# Implementing Advantage-Actor Critic (A2C)

In [31]:
import numpy as np
from atari_wrappers import nature_dqn_env

nenvs = 8  # change this if you have more than 8 CPU ;)

env = nature_dqn_env("SpaceInvadersNoFrameskip-v4", nenvs=nenvs)

n_actions = env.action_space.spaces[0].n
obs = env.reset()
assert obs.shape == (nenvs, 4, 84, 84)
assert obs.dtype == np.float32

In [2]:
import torch
import torch.nn as nn
from torch.nn import init


def weights_init_orthogonal(m):
    classname = m.__class__.__name__
    # print(classname)
    if classname.find("Conv") != -1:
        init.orthogonal_(m.weight.data, gain=np.sqrt(2))
        init.constant_(m.bias.data, 0.0)
    elif classname.find("Linear") != -1:
        init.orthogonal_(m.weight.data, gain=np.sqrt(2))
        init.constant_(m.bias.data, 0.0)


class Flatten(nn.Module):
    def __init__(self):
        super().__init__()

    def forward(self, x):
        return x.view(x.size(0), -1)


class ACAgent(nn.Module):
    def __init__(self, state_shape, n_actions, epsilon=0):
        super().__init__()
        self.epsilon = epsilon
        self.n_actions = n_actions
        self.state_shape = state_shape
        # conv2d_size_out(conv2d_size_out(conv2d_size_out(64, 3, 2), 3, 2), 3, 2)
        # Define your network body here. Please make sure agent is fully contained here
        self.net = nn.Sequential(
            nn.Conv2d(4, 32, kernel_size=3, stride=2),
            nn.ReLU(),
            nn.Conv2d(32, 64, kernel_size=3, stride=2),
            nn.ReLU(),
            nn.Conv2d(64, 64, kernel_size=3, stride=2),
            nn.ReLU(),
            Flatten(),
            nn.Linear(5184, 256),
        )

        self.action_head = nn.Sequential(
            nn.Linear(256, 256), nn.ReLU(), nn.Linear(256, n_actions)
        )
        self.V_head = nn.Sequential(nn.Linear(256, 256), nn.ReLU(), nn.Linear(256, 1))
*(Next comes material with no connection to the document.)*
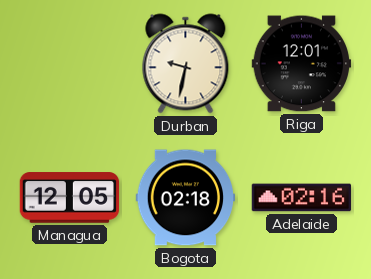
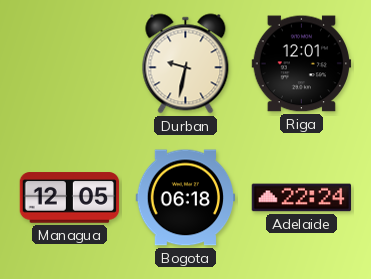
Bogota: 02:18 -> 06:18
Adelaide: 02:16 -> 22:24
        self.net.apply(weights_init_orthogonal)
        self.action_head.apply(weights_init_orthogonal)
        self.V_head.apply(weights_init_orthogonal)

    def forward(self, states):
        """
        input:
            states - tensor, (batch_size x channels x width x height)
        output:
            logits - tensor, logits of action probabilities for your actor policy, (batch_size x num_actions)
            V - tensor, critic estimation, (batch_size)
        """

        features = self.net(states)
        logits = self.action_head(features)
        V = self.V_head(features)

        return logits, V.squeeze(1)

In [3]:
from torch.distributions import Categorical


class Policy:
    def __init__(self, model, device):
        self.model = model.to(device)
        self.device = device

    def act(self, inputs):
        """
        input:
            inputs - numpy array, (batch_size x channels x width x height)
        output: dict containing keys ['actions', 'logits', 'log_probs', 'values']:
            'actions' - selected actions, numpy, (batch_size)
            'logits' - actions logits, tensor, (batch_size x num_actions)
            'log_probs' - log probs of selected actions, tensor, (batch_size)
            'values' - critic estimations, tensor, (batch_size)
        """

        # print(inputs.shape)
        inputs = torch.tensor(inputs).to(self.device)
        logits, V = self.model(inputs)
        dist = Categorical(logits=logits)
        actions = dist.sample().cpu().numpy()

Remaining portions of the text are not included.